Personal information
- Born: 16 April 1997 (age 29) Gloppen Municipality, Norway

Sport
- Sport: Athletics
- Event: Hammer throw

Achievements and titles
- Personal bests: Hammer: 78.66m (Bergen, 2026)

Medal record
Men's athletics
Representing Norway
European Throwing Cup
| Bronze medal – third place | 2025 Nicosia | Hammer Throw |

= Thomas Mardal =

Norwegian athlete (born 1997)

Thomas Mardal (born 16 April 1997) is a Norwegian hammer thrower. He has competed at multiple major championships, including the 2024 Olympic Games. He won NCAA championships titles in both the weight throw and the hammer throw.

==Biography==
Whilst attending the University of Florida he became NCAA champion in the weight throw. He broke the Norwegian national record in the weight throw in February 2021, achieving a distance of 24.16 metres. He also became 2021 NCAA champion in the hammer throw. That year, he improved his personal best in the hammer throw to improved his lifetime best in the hammer to 76.18m whilst competing in Kingston, Jamaica.

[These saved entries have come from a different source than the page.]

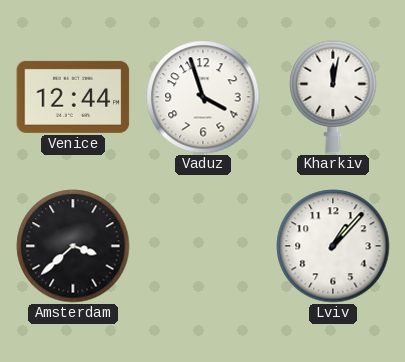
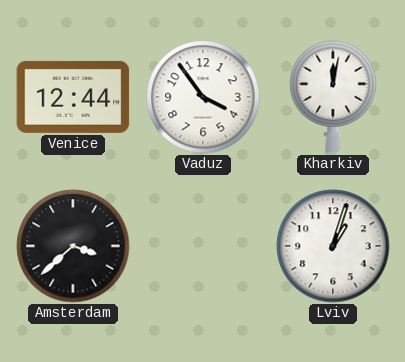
Vaduz: 3:57 -> 3:54
Lviv: 1:07 -> 1:03
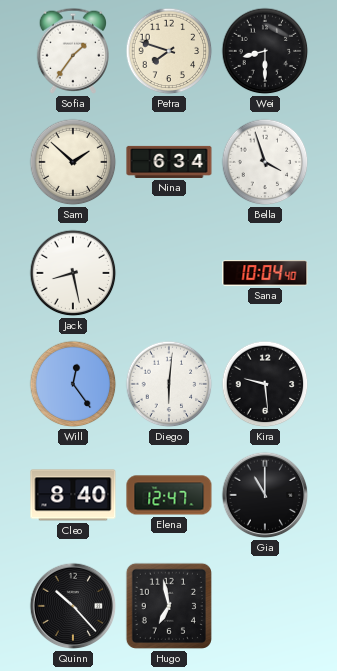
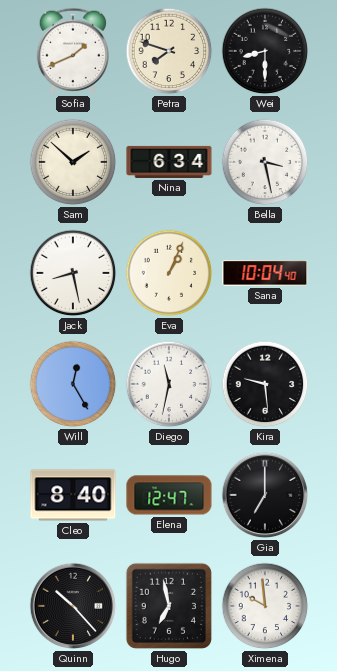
Sofia: 1:36 -> 1:41
Bella: 3:57 -> 3:28
Eva: none -> 1:04
Will: 12:24 -> 12:25
Diego: 6:01 -> 11:32
Gia: 11:00 -> 7:00
Ximena: none -> 9:59
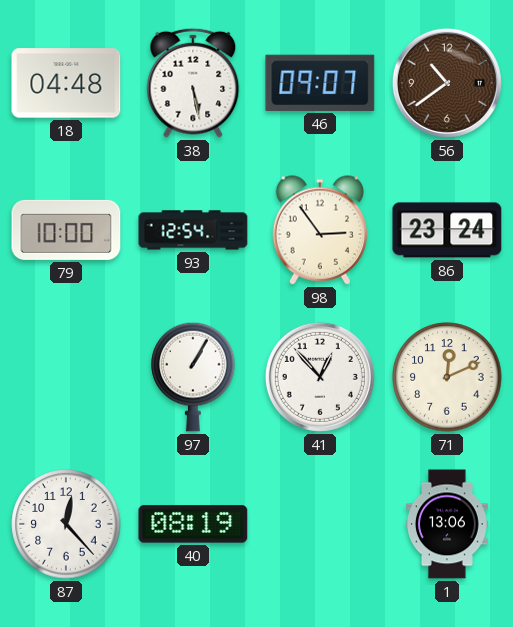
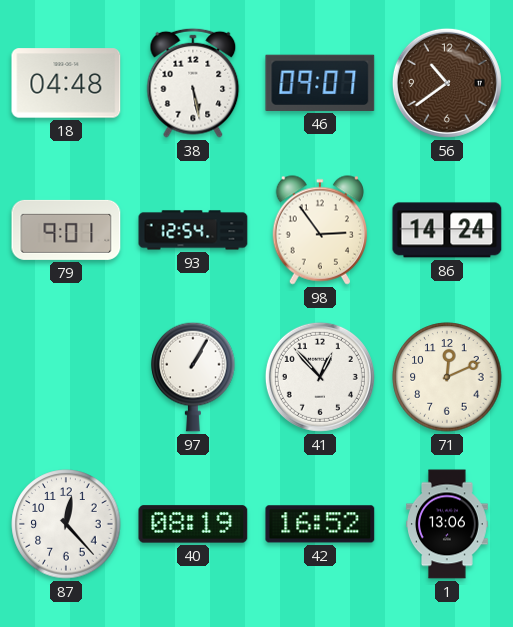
79: 10:00 -> 9:01
86: 23:24 -> 14:24
42: none -> 16:52
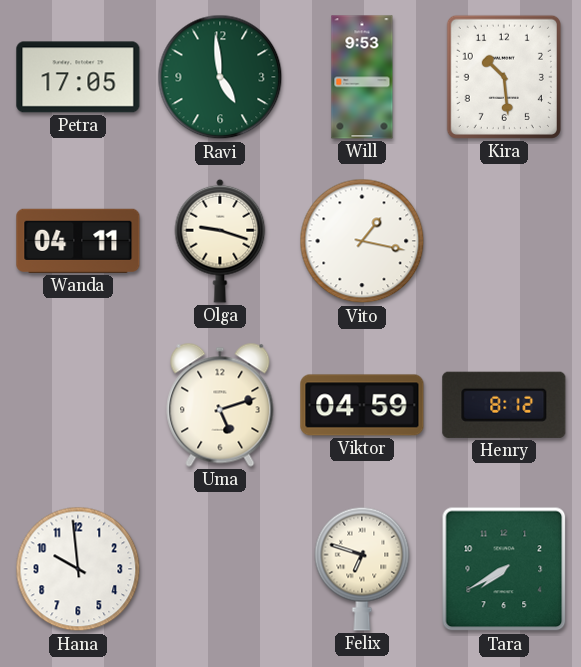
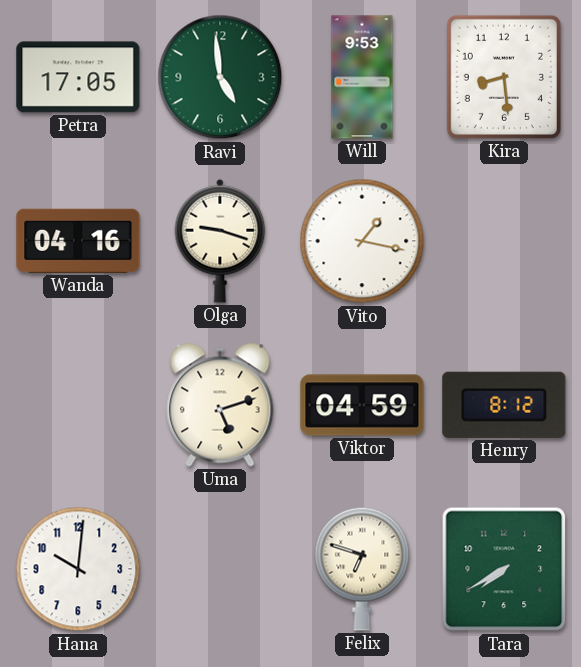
Kira: 10:29 -> 8:29
Wanda: 04:11 -> 04:16
Hana: 9:59 -> 10:01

He competed at the 2022 World Athletics Championships in Eugene, Oregon in the men's hammer throw, where his throw of 72.90 metres was insufficient to proceed to the final of the championships.

He finished runner-up at the 2023 European Throwing Cup in Portugal with a throw of 73.94 metres. He competed at the 2023 World Athletics Championships in Budapest, Hungary, where he managed a distance of 73.13 metres but did not progress to the final of the hammer throw.

He competed in the 2024 European Championships in Rome, Italy in the hammer throw where his best throw of 71.16 metres was not enough to qualify for the final. He competed in the hammer throw at the 2024 Paris Olympics, placing eleventh overall.

He won the bronze medal in the hammer at the 2025 European Throwing Cup in Nicosia, Cyprus, in March 2025. He finished third with a personal best 78.25 metres at the 2025 Bislett Games in Oslo on 12 June 2025. He won the hammer throw for Norway at the 2025 European Athletics Team Championships Second Division in Maribor on 28 June. In September 2025, he placed sixth overall competing in the hammer throw at the 2025 World Championships in Tokyo, Japan.

In May 2026, Mardel threw a new personal best of 78.66 metres in Bergen. In August, he competed at the 2026 European Athletics Championships in Birmingham, England, in the hammer throw.

==Personal life==
He is the son of the former long jumper Ole Morten Mardal.